2. Configuramos dos permisos en el JWT del usuario, uno es CRUD_OwnImages y el otro es READ_ForAnalysis. El servicio de etiquetado puede ver si el usuario tiene permisos READ_ForAnalysis y, de ser así, realizar la solicitud correspondiente. Tenemos otro microservicio que verifica si el usuario tiene CRUD_OwnImages para operaciones CRUD en las propias imágenes del usuario. Esto pone la responsabilidad en cada microservicio para garantizar que el usuario esté restringido a las acciones que requiere. El almacén de imágenes no tiene forma de restringir cada microservicio con este enfoque, por lo que es potencialmente propenso a errores y fallas.

3. Le damos al microservicio de etiquetado su propio usuario, con READ_ForAnalysis como permiso. Luego, cuando el servicio de etiquetado solicita imágenes del almacén de imágenes, se le da acceso a ellas, pero está prohibido modificarlas. El usuario del usuario solo tiene el permiso CRUD_OwnImages, por lo que puede recuperar y acceder solo a sus imágenes desde la interfaz. Si otro servicio necesita CRUD para todos los datos, podemos darle CRUD_AllData o similar. Nos gusta este enfoque, ya que cada servicio ahora es responsable de sus propios datos (en lugar de que esa lógica se duplique en varios servicios), pero ¿qué sucede si el servicio requiere permisos de usuario y de microservicio? ¿Podemos enviar dos tokens JWT (tanto del usuario como del microservicio) de forma segura? ¿Hay alguna manera de combinar los permisos de forma segura y enviarlos? p.ej

El problema se exacerba si la información del usuario se necesita más abajo (a 2 o 3 microservicios de distancia). ¿Suponemos que depende de los microservicios individuales restringirse a las acciones que necesitan y no hacerlo explícito?
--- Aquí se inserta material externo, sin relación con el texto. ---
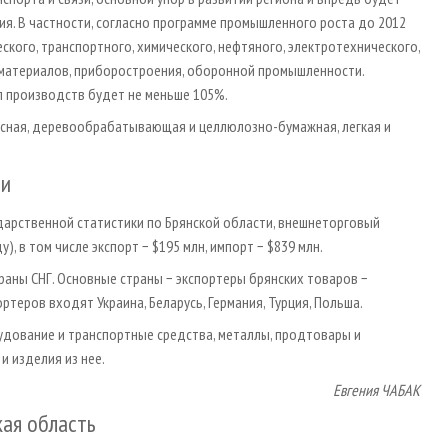
я. В частности, согласно программе промышленного роста до 2012
кого, транспортного, химического, нефтяного, электротехнического,
материалов, приборостроения, оборонной промышленности.
п производств будет не меньше 105%.
лесная, деревообрабатывающая и целлюлозно-бумажная, легкая и
ти
арственной статистики по Брянской области, внешнеторговый
), в том числе экспорт − $195 млн, импорт − $839 млн.
раны СНГ. Основные страны − экспортеры брянских товаров −
ортеров входят Украина, Беларусь, Германия, Турция, Польша.
удование и транспортные средства, металлы, продтовары и
и изделия из нее.
Евгения ЧАБАК
кая область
En general, tantas operaciones como sea posible deberían estar vinculadas a un usuario humano real. Obliga a las personas a autenticarse adecuadamente, impulsa una estrategia de autorización única y consistente, y es una parte importante de proporcionar una pista de auditoría coherente.
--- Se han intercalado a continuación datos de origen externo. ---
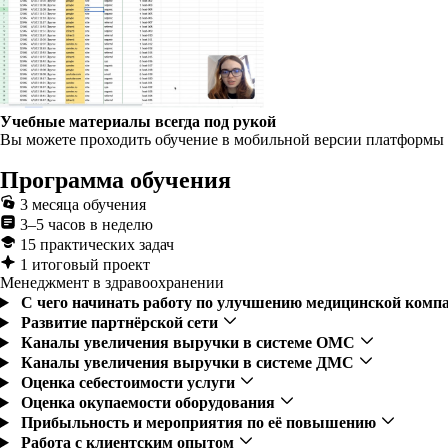
Учебные материалы всегда под рукой
Вы можете проходить обучение в мобильной версии платформы п
Программа обучения
3 месяца обучения
3–5 часов в неделю
15 практических задач
1 итоговый проект
Менеджмент в здравоохранении
С чего начинать работу по улучшению медицинской ком
Развитие партнёрской сети
Каналы увеличения выручки в системе ОМС
Каналы увеличения выручки в системе ДМС
Оценка себестоимости услуги
Оценка окупаемости оборудования
Прибыльность и мероприятия по её повышению
Работа с клиентским опытом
Y en general, tiene tres tipos de escenarios con microservicios:

1. El usuario entra, sube una foto y necesita ser etiquetado. Excelente. El servicio de fotografía puede simplemente pasar el JWT al servicio de etiquetado (o viceversa, dependiendo de la dirección de su dependencia) y si el usuario no tiene derechos para realizar la suboperación, tome las medidas apropiadas (tal vez cargue la foto sin una etiqueta , tal vez devuelva el error, tal vez otra cosa).
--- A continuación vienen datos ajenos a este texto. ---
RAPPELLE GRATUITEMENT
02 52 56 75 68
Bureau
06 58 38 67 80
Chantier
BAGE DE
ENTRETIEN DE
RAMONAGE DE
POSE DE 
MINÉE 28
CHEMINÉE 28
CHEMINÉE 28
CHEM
2. El usuario entra, sube una foto y necesita ser etiquetado ... pero no ahora. Frio. Manejas la foto ahora como de costumbre. Más tarde, cuando se produce el etiquetado (manejo de eventos / mensajes, procesamiento de comandos de estilo CQRS, procesamiento de trabajos periódicos, lo que sea) el servicio de etiquetado se hará pasar por el usuario (muy probablemente mediante el uso de un secreto compartido para solicitar un JWT personalizado de la autenticación) y luego la suboperación en nombre del solicitante original (con todos sus permisos y limitaciones). Este método tiene el problema habitual con las operaciones asincrónicas en las que es difícil proporcionar errores al usuario si las cosas no salen bien, pero si está utilizando este patrón para operaciones de servicio cruzado, ya lo habría resuelto.

3. Algunos subsistemas necesitan hacer cosas fuera del contexto de un usuario. Quizás tengas algún trabajo nocturno para archivar imágenes antiguas. Tal vez sus etiquetas deban consolidarse ... En este caso, es probable que desee que cada uno de estos actores tenga su propio pseudousuario con permisos limitados y una identificación única para la pista de auditoría.

Cuál usar variará según su escenario, sus necesidades y su tolerancia al riesgo. Y, por supuesto, estos son solo un conjunto incompleto de generalizaciones generales de trazo.

Pero en general, los microservicios en sí mismos no deberían ser usuarios si es posible.